Non esistevo neanch’io. Nella mia timidezza e paura cronica del mondo, quell’esistenza sarebbe stata impossibile e insopportabile. Prestissimo avevo imparato che per me era facile, non esistere. Ho imparato che la legittimità dei miei sentimenti dipendeva dal genere della persona in questione e così la mia vita è andata avanti per anni. 

Nel corso dei millenni il paese aveva anche elaborato una valvola per le esistenze, una catarsi collettiva a cui tuttə erano affezionatə: il carnevale. Un carnevale lungo mesi, momenti in cui era possibile sperimentare e sperimentarsi, in cui era non solo possibile ma anche necessario sovvertire i ruoli, le dinamiche, le relazioni. Era l’esplosione dell’esistenza, pienamente accettata solo perché ben contenuta nel calendario e soprattutto perché non aveva un nome e non poteva in nessun modo essere legata alla realtà. Il personaggio femminile alter ego carnevalesco di uno degli amici dei miei genitori e che ogni anno si esibiva in una nuova performance e raccontava di sé, non era e non sarebbe mai potuta essere una drag. 

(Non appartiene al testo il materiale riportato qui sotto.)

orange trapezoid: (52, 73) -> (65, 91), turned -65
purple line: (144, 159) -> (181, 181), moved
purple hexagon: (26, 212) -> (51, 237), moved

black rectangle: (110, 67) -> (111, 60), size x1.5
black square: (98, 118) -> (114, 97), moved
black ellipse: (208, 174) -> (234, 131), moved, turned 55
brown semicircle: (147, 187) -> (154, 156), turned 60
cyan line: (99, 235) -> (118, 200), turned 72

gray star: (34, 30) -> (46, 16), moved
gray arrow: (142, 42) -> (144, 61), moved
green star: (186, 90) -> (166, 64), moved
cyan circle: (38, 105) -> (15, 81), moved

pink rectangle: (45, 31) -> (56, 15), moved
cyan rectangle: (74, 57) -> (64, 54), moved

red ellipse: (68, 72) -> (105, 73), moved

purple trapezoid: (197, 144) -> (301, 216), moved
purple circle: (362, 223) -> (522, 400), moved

Siamo andate via, siamo andate a esistere altrove, a Roma, a Milano, a Bologna, siamo andate a esistere all’estero, perché lì nelle grandi città lontane era più facile distinguere la propria voce da quella del paese, era più facile ascoltarsi e avere coraggio. Quando siamo tornate, quando ci siamo incontrate d’estate in vacanza, ci siamo viste esistere per la prima volta. Abbiamo scoperto di essere state compagne di scuola, cugine, amiche, conoscenti. Eravamo tutte lì, solo che non esistevamo. Davanti a un caffè abbiamo iniziato a parlare delle nostre relazioni, delle nostre identità, mentre giocavamo a trovare le differenze tra il paese che era stato e il paese che è. La pizzeria che non c’è più, il bar storico che ha finalmente dismesso il bancone anni ‘70, il palazzo lasciato a metà che è ancora così, la ragazzina che esiste e sembra vivere bene, e non è sola. Abbiamo visto come negli anni le cose siano cambiate, lente e costanti, come con calma il mare abbia levigato le cozze patelle attaccate agli scogli del passato. È persino nato un collettivo LGBTQ+ a 40 km di distanza. 

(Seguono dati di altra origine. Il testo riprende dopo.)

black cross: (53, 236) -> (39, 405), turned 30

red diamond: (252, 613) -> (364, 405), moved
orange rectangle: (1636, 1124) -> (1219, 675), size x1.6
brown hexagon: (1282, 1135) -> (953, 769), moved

Nell’osservare il lento cambiare delle cose, insieme alla contentezza è arrivato il senso di colpa. Avremmo potuto esistere, se solo ne avessimo avuto il coraggio? Avremmo potuto far iniziare questo lento processo un po’ prima? Non lo sapremo mai. 

Andare via per molte di noi è stato necessario per iniziare a guardare le cose dalla giusta distanza.

Eppure ci sembra ancora un po’ assurdo, e bellissimo, tornare a casa e poter finalmente esistere.